Though written before the Iranian election, my latest TNR print story helps to explain the psychology of the Khameini clerical regime, particularly when it comes to the legacy of the last Shah, who today lies entombed in, of all places, Cairo. (That's his burial site, which I visited last month, pictured above). My lede:

Before Barack Obama spoke to the Muslim world from Cairo in June, the president did some sightseeing. His first stop was the Sultan Hassan mosque, a 700-year-old marvel of Islamic architecture, where he and a hijab-clad Hillary Clinton gawked at towering arches and intricate carvings. But Obama didn't stop at the mosque next door, known as Al Rifai, which houses a monument that explains much about the politics of the wider Middle East. A few steps past its entrance sits a thick marble slab cordoned off with velvet red rope. The pale green stone bears a coat of arms and an ornate inscription written in Persian: "His Imperial Majesty, Mohammed Reza Pahlavi, Shahanshah of Iran."

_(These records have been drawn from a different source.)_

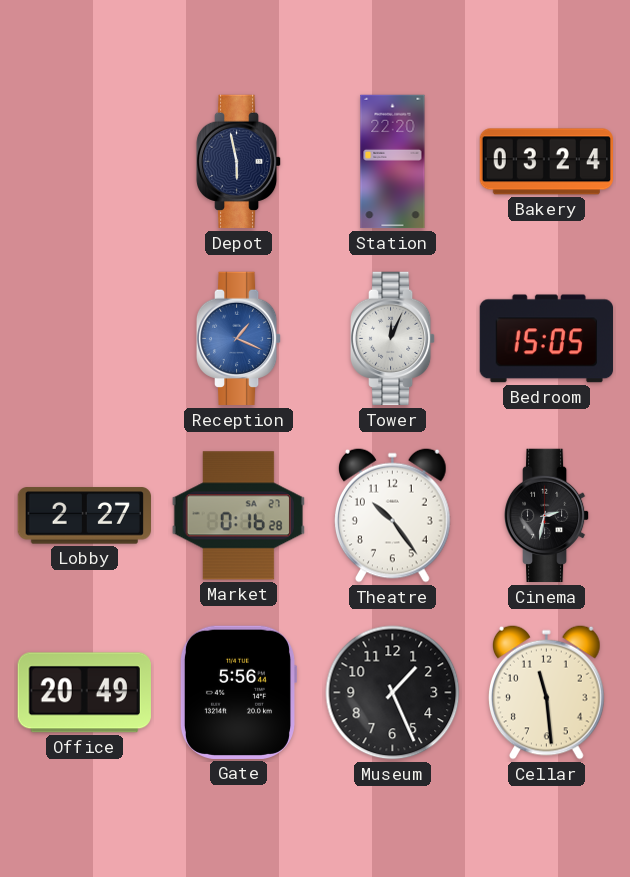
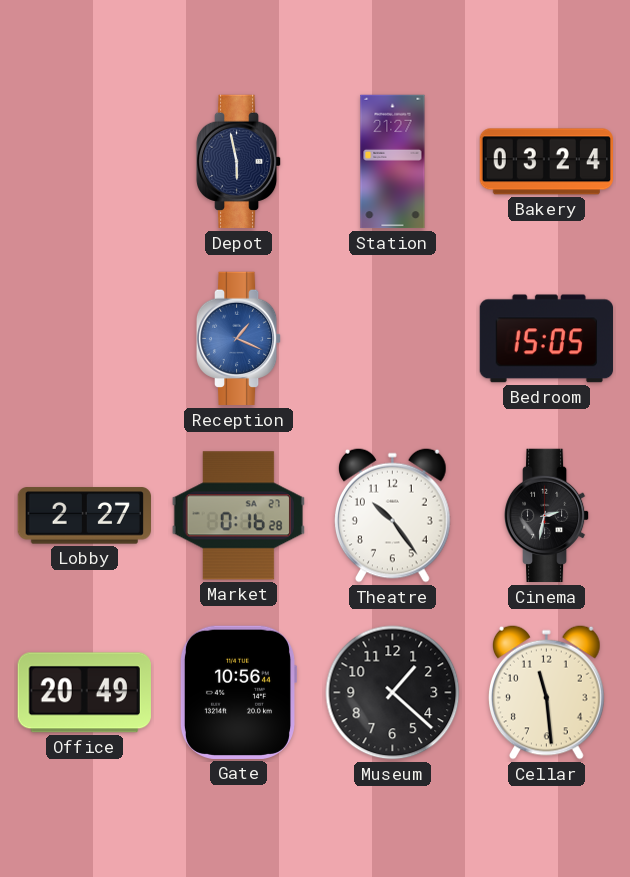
Station: 22:20 -> 21:27
Tower: 12:04 -> none
Gate: 5:56 -> 10:56
Museum: 1:26 -> 1:22
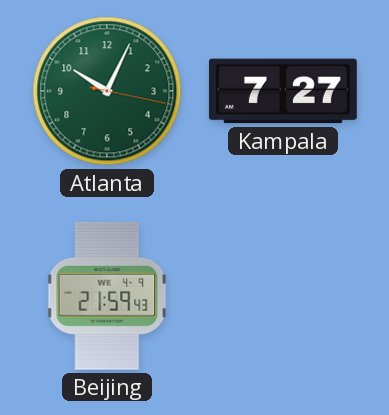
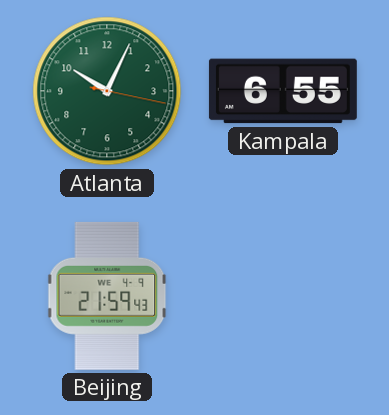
Kampala: 7:27 -> 6:55
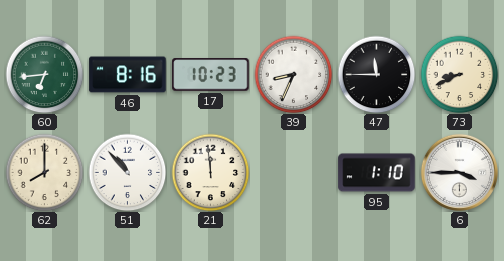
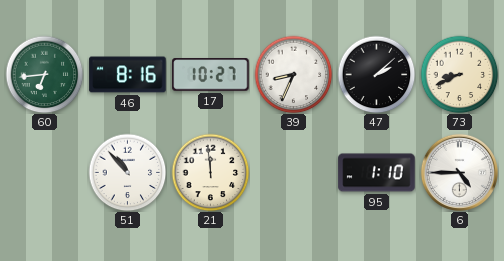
17: 10:23 -> 10:27
47: 11:45 -> 2:08
62: 8:00 -> none
6: 3:45 -> 4:45
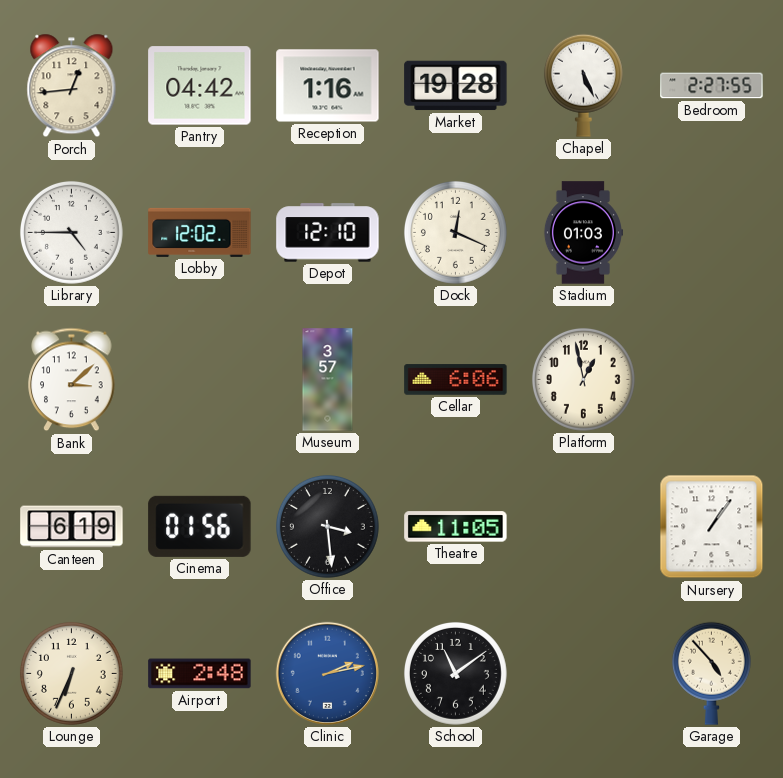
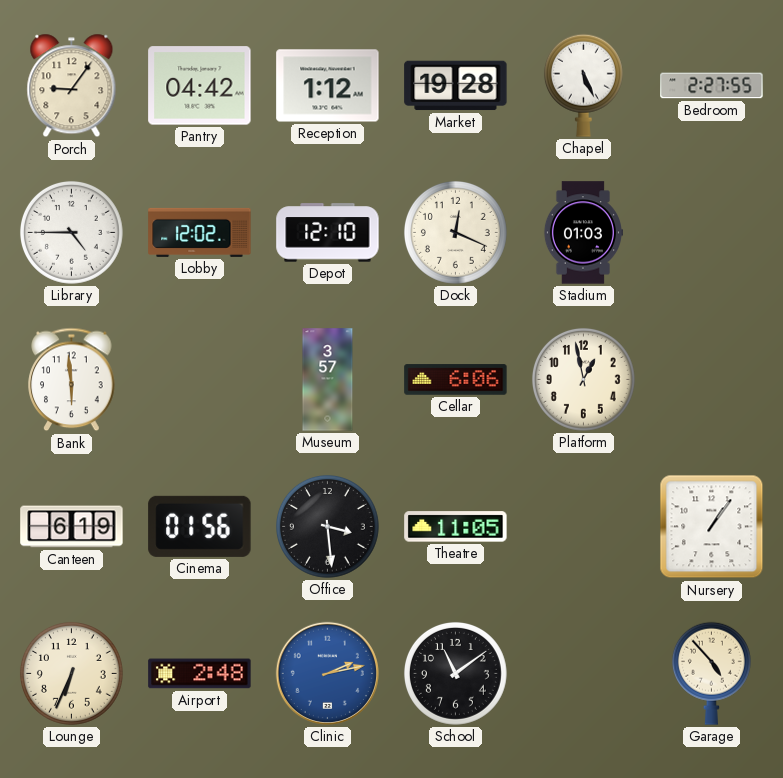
Porch: 12:44 -> 9:06
Reception: 1:16 -> 1:12
Bank: 3:08 -> 5:59
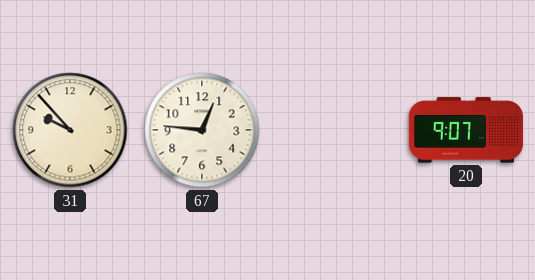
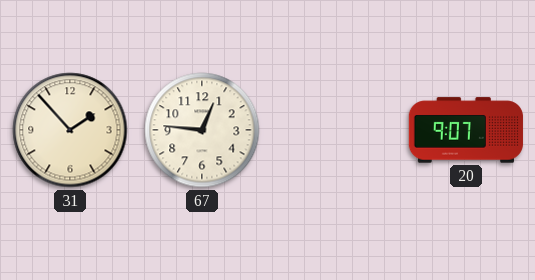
31: 9:53 -> 1:53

This is the tomb of the last Iranian monarch, who fled his country just before Ayatollah Khomeini's 1979 Islamic revolution and was given asylum by Egypt's president, Anwar Sadat. That was more than an act of humanity; it was an affront to the revolutionary mullahs in Tehran, who had been demanding their deposed leader's extradition. Sadat had been feuding with the mullahs since he had negotiated peace with Israel at Camp David in 1978. At the time, Khomeini had called Sadat a traitor to the Palestinians and to Muslims everywhere, while Sadat, a Sunni Muslim, branded the Shia Khomeini "a lunatic madman ... who has turned Islam into a mockery." Death did nothing to lessen the feud: When Pahlavi died of cancer in July 1980, Sadat granted him a state funeral and buried him at Al Rifai, in a room by the tombs of two former Egyptian kings. And, when a young Egyptian soldier named Khalid Islambouli emptied his machine gun into Sadat a year later, Tehran promptly issued a postage stamp in Islambouli's honor, named a street in Tehran after him, and painted a nearby building with a four-story mural of the glorious martyr (he was captured and executed).

The Cairo tomb and the Tehran avenue go a long way to illustrate the bitter relationship between Egypt and Iran--a relationship that has only degenerated further in recent months.